Show that there exists a neighborhood $U$ of $I$ in $\mbox{Mat}(2 \times 2)$ such that for all $B\in U$ there are at least two solutions in $\mbox{Mat}(2 \times 2)$ for the equation $A^2 = B$.
I have this question for homework and I would be happy to get a hint. I think it uses the implicit function theorem.
On
In the (sufficiently small) neighborhood of $I$ matrices have two (not necessarily distinct) non-zero eigenvalues. It means that any such matrix, say $B$, has (so called Jordan Form) representation as $B = C*D*C^{-1}$ where $D$ is diagonal matrix.
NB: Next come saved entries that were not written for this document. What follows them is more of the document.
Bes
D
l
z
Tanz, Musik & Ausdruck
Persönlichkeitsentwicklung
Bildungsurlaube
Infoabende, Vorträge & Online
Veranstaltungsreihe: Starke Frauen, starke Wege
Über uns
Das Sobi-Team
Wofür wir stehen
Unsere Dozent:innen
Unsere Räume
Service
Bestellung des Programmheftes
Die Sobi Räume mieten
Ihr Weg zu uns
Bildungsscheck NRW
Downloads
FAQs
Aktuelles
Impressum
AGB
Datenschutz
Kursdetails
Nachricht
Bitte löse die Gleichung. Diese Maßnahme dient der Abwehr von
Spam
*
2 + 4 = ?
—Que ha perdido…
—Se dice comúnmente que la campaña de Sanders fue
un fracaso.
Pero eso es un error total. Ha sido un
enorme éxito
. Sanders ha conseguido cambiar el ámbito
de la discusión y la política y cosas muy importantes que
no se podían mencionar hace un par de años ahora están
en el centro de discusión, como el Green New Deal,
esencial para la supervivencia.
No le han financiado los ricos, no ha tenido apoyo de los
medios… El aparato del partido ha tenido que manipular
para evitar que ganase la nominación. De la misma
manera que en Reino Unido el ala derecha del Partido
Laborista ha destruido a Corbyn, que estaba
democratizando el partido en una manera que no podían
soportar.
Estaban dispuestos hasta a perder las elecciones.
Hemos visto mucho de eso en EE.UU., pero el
Now, $D$ has a root , it is just diagonal matrix with roots of $D$, let's denote it by $D^{\frac{1}{2}}$. Then if $A=C*D^{\frac{1}{2}}*C^{-1}$ one checks that $A^2=B$. To get second solution change signs for the "root" matrix diagonals.
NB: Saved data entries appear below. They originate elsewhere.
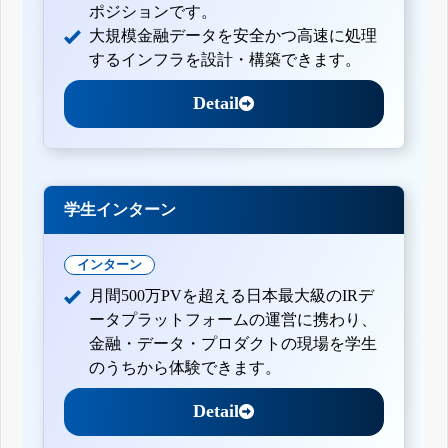
ポジションです。
大規模金融データを安全かつ高速に処理
するインフラを設計・構築できます。
Detail
学生インターン
インターン
月間500万PVを超える日本最大級のIRデ
ータプラットフォームの運営に携わり、
金融・データ・プロダクトの現場を学生
のうちから体験できます。
Detail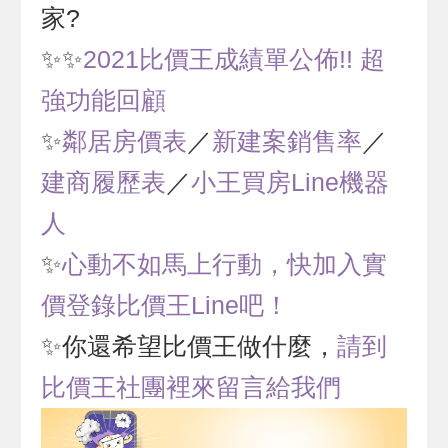
家?
✨✨
2021比價王成績單公佈!! 超
強功能回顧
✨
鄰居房價表
／
新建案銷售率
／
建商履歷表
／
小王買房Line機器
人
✨
心動不如馬上行動，快加入實
價登錄比價王Line吧！
✨你還希望比價王做什麼，
請到
比價王社團裡來留言給我們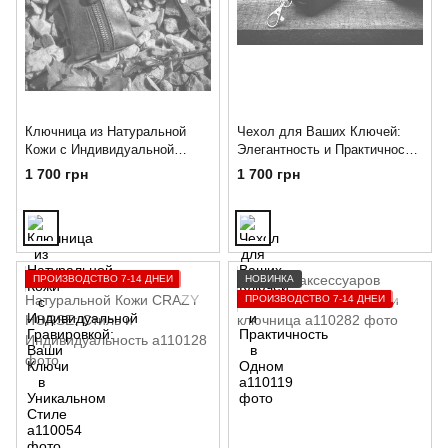
Ключница из Натуральной
Чехол для Ваших Ключей:
Кожи с Индивидуальной
Элегантность и Практичность
Гравировкой: Ваши Ключи в
в Одном
1 700 грн
1 700 грн
Уникальном Стиле
ПРОИЗВОДСТВО 7-14 ДНЕЙ
НОВИНКА
ПРОИЗВОДСТВО 7-14 ДНЕЙ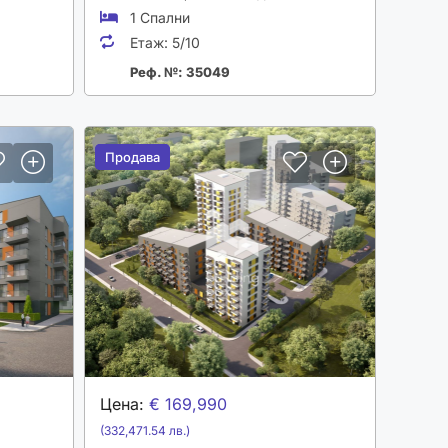
1 Спални
Етаж:
5/10
Реф. №: 35049
Продава
Продава
Цена:
€ 169,990
(332,471.54 лв.)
If $A^2 = B,$ then $(-A)^2 = B.$ This only fails when $A=-A,$ so $A=0,$ but $0$ is "far" from $I.$
Now it comes down to showing that there is such an $A.$ The soft solution is that the map $x\to x^2$ is an open map in a neighborhood $V$ of identity, so its image is onto a neighborhood $U$ of identity.
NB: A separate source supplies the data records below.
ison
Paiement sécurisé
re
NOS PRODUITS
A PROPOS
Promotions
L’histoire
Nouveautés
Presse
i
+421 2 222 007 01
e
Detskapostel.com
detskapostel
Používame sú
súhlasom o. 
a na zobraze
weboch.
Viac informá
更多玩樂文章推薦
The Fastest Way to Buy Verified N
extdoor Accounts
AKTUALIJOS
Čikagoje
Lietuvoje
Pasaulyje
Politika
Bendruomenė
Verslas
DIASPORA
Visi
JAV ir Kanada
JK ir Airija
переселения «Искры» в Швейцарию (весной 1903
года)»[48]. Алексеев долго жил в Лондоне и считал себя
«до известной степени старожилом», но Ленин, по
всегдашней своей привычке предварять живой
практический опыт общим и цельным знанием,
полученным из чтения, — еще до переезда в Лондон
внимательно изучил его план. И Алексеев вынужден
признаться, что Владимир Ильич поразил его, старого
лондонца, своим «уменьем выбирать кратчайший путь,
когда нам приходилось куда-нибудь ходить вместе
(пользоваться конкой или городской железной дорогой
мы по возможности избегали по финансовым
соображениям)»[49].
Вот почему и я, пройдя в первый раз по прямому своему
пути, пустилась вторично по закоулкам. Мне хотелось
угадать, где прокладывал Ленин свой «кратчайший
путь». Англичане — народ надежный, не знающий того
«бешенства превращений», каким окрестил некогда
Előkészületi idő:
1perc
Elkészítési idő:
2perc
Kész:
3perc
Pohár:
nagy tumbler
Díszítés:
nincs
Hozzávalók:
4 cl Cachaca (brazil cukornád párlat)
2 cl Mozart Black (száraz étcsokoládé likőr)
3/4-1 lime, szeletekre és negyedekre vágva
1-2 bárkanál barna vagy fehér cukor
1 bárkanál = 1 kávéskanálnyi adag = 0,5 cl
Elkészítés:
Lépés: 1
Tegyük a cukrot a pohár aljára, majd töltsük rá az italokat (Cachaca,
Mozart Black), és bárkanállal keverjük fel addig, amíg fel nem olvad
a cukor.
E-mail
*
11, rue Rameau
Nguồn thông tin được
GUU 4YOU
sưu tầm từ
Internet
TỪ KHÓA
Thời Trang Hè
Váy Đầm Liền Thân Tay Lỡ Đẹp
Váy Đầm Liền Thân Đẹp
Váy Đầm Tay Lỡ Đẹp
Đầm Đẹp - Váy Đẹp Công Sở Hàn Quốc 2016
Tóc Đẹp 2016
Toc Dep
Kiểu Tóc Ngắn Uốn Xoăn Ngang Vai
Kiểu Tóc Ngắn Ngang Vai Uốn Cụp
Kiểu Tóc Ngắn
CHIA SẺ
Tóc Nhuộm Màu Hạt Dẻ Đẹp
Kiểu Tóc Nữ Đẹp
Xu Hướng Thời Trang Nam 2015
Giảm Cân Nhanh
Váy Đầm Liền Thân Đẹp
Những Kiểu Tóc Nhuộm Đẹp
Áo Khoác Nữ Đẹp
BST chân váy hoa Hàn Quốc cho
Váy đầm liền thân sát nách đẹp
The "hard" solution is to expand $(I+x)^{\frac12}$ in a power series (by the binomial theorem) and note that the series converges for $\rho(x)$ small. The "even harder" solution is to use the Jordan canonical form to note that $B$ is conjugate to either a diagonal matrix (in which case the solution is obvious) or to an upper triangular matrix, in which case a solution is easy to get.